A big part of the problem is that we cannot restore the Black Hills to the status quo ante. When the U.S. Cavalry and prospectors arrived, no one owned or governed the Black Hills in the Western sense of the words. Ezra Kind and Hugh Glass had about as much right to be out on the High Plains in the early 1800s as the men who signed the 1868 treaty; Kind and Glass just didn't have as many guys with them.

The Black Hills now exist within the matrix of Western land ownership and government. If the United States government rescinded its ownership of the Black Hills, and if South Dakota surrendered its sovereignty over all of West River, some legal order would have to fill the vacuum. We can't just relinquish the Black Hills to whichever tribe brings the most warriors...

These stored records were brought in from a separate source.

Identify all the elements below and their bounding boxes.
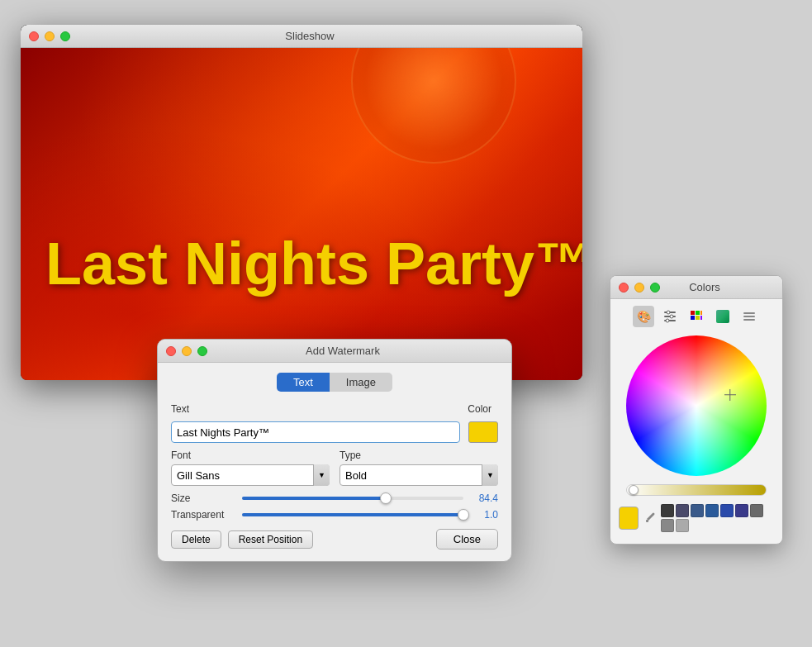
watermark-text-input[interactable] (171, 421, 460, 443)
svg-rect-16 (646, 520, 648, 522)
brightness-slider[interactable] (626, 484, 767, 496)
colors-swatches-row (619, 504, 774, 532)
slideshow-window: Slideshow Last Nights Party™ (21, 25, 582, 380)
type-label: Type (340, 450, 498, 461)
transparent-label: Transparent (171, 509, 237, 521)
svg-point-3 (667, 311, 670, 314)
transparent-slider-row: Transparent 1.0 (171, 509, 498, 521)
tab-text[interactable]: Text (277, 373, 330, 392)
transparent-value: 1.0 (468, 509, 498, 521)
size-slider-row: Size 84.4 (171, 492, 498, 504)
swatch-grid (661, 504, 774, 532)
color-label: Color (468, 403, 491, 415)
svg-rect-12 (716, 310, 729, 323)
size-label: Size (171, 492, 237, 504)
font-select[interactable]: Gill Sans Helvetica Arial (171, 464, 330, 486)
swatch-item[interactable] (661, 519, 674, 532)
watermark-tabs: Text Image (171, 373, 498, 392)
watermark-titlebar: Add Watermark (158, 340, 511, 363)
tab-grid-icon[interactable] (686, 306, 707, 327)
swatch-item[interactable] (735, 504, 748, 517)
color-wheel-container[interactable] (626, 335, 767, 476)
color-wheel[interactable] (626, 335, 767, 476)
svg-rect-6 (691, 311, 695, 315)
bottom-buttons: Delete Reset Position Close (171, 529, 498, 549)
font-col: Font Gill Sans Helvetica Arial ▼ (171, 450, 330, 486)
close-button[interactable] (29, 31, 39, 41)
swatch-item[interactable] (676, 504, 689, 517)
tab-image[interactable]: Image (330, 373, 392, 392)
colors-panel: Colors 🎨 (610, 275, 783, 545)
colors-titlebar: Colors (610, 276, 782, 299)
type-col: Type Bold Regular Italic ▼ (340, 450, 498, 486)
close-button[interactable]: Close (436, 529, 498, 549)
watermark-min-light[interactable] (182, 346, 192, 356)
svg-rect-13 (743, 312, 755, 314)
svg-rect-15 (743, 319, 755, 321)
tab-sliders-icon[interactable] (659, 306, 681, 327)
text-color-row: Text Color (171, 403, 498, 415)
type-select-wrapper: Bold Regular Italic ▼ (340, 464, 498, 486)
font-type-row: Font Gill Sans Helvetica Arial ▼ Type Bo… (171, 450, 498, 486)
tab-list-icon[interactable] (738, 306, 760, 327)
svg-rect-10 (700, 311, 702, 315)
color-swatch[interactable] (468, 421, 498, 443)
swatch-item[interactable] (676, 519, 689, 532)
text-label: Text (171, 403, 229, 415)
svg-rect-7 (696, 311, 700, 315)
watermark-close-light[interactable] (166, 346, 176, 356)
svg-point-5 (666, 319, 669, 322)
slideshow-title: Slideshow (76, 30, 544, 42)
font-label: Font (171, 450, 330, 461)
svg-rect-11 (700, 316, 702, 320)
swatch-item[interactable] (691, 504, 704, 517)
font-select-wrapper: Gill Sans Helvetica Arial ▼ (171, 464, 330, 486)
colors-max-light[interactable] (650, 283, 660, 293)
watermark-dialog-title: Add Watermark (213, 345, 472, 357)
eyedropper-button[interactable] (642, 509, 658, 527)
brightness-thumb (629, 485, 639, 495)
colors-body: 🎨 (610, 299, 782, 544)
svg-rect-14 (743, 316, 755, 317)
colors-close-light[interactable] (619, 283, 629, 293)
watermark-preview-text: Last Nights Party™ (45, 230, 558, 297)
colors-min-light[interactable] (634, 283, 644, 293)
svg-point-4 (670, 315, 673, 318)
minimize-button[interactable] (45, 31, 55, 41)
watermark-body: Text Image Text Color Font Gill Sans Hel… (158, 363, 511, 561)
transparent-slider-track[interactable] (242, 513, 463, 516)
svg-rect-9 (696, 316, 700, 320)
slideshow-titlebar: Slideshow (21, 25, 582, 48)
watermark-max-light[interactable] (197, 346, 207, 356)
tab-spectrum-icon[interactable] (712, 306, 734, 327)
watermark-dialog: Add Watermark Text Image Text Color Font… (157, 339, 512, 562)
current-color-swatch[interactable] (619, 507, 639, 530)
text-input-row (171, 421, 498, 443)
colors-panel-title: Colors (666, 281, 743, 293)
slideshow-content: Last Nights Party™ (21, 48, 582, 380)
swatch-item[interactable] (661, 504, 674, 517)
size-slider-track[interactable] (242, 497, 463, 500)
svg-rect-8 (691, 316, 695, 320)
swatch-item[interactable] (750, 504, 763, 517)
swatch-item[interactable] (705, 504, 719, 517)
delete-button[interactable]: Delete (171, 530, 221, 549)
maximize-button[interactable] (60, 31, 70, 41)
swatch-item[interactable] (720, 504, 734, 517)
tab-color-wheel-icon[interactable]: 🎨 (633, 306, 654, 327)
size-value: 84.4 (468, 492, 498, 504)
colors-icon-tabs: 🎨 (619, 306, 774, 327)
type-select[interactable]: Bold Regular Italic (340, 464, 498, 486)
reset-position-button[interactable]: Reset Position (228, 530, 313, 549)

...or can we? Would we satisfy the historical imperative of justice by following the letter of the treaty, pulling out our troops and settlers, closing the Bozeman Trail, and leaving interested tribes to sort things out for themselves? Would such a retreat bring more trouble to our Native American neighbors than they face now? Or would a white man's retreat of such magnitude galvanize Indian attitudes and political will to overcome the current divisions and corruption Livermont sees to organize their own effective government of the treaty lands?

Update 10:55 MDT: Friend of the blog and wasicu Black Hills land "owner" Stan Gibilisco offers his video take on who owns the Paha Sapa:

https://www.youtube.com/watch?v=k3J0SAjGdp4

I "own"—and I put that in quotes—I "own" a home here in the Black Hills. I question whetehr human beings can own any particular parcel of the earth. More like the earth owns us... [Stan Gibilisco, "Who Owns Paha Sapa?" YouTube, 2014.07.01].

I know Stan says the above comment is ancillary to his main point here... but his statement on ownership bears the whiff of wisdom.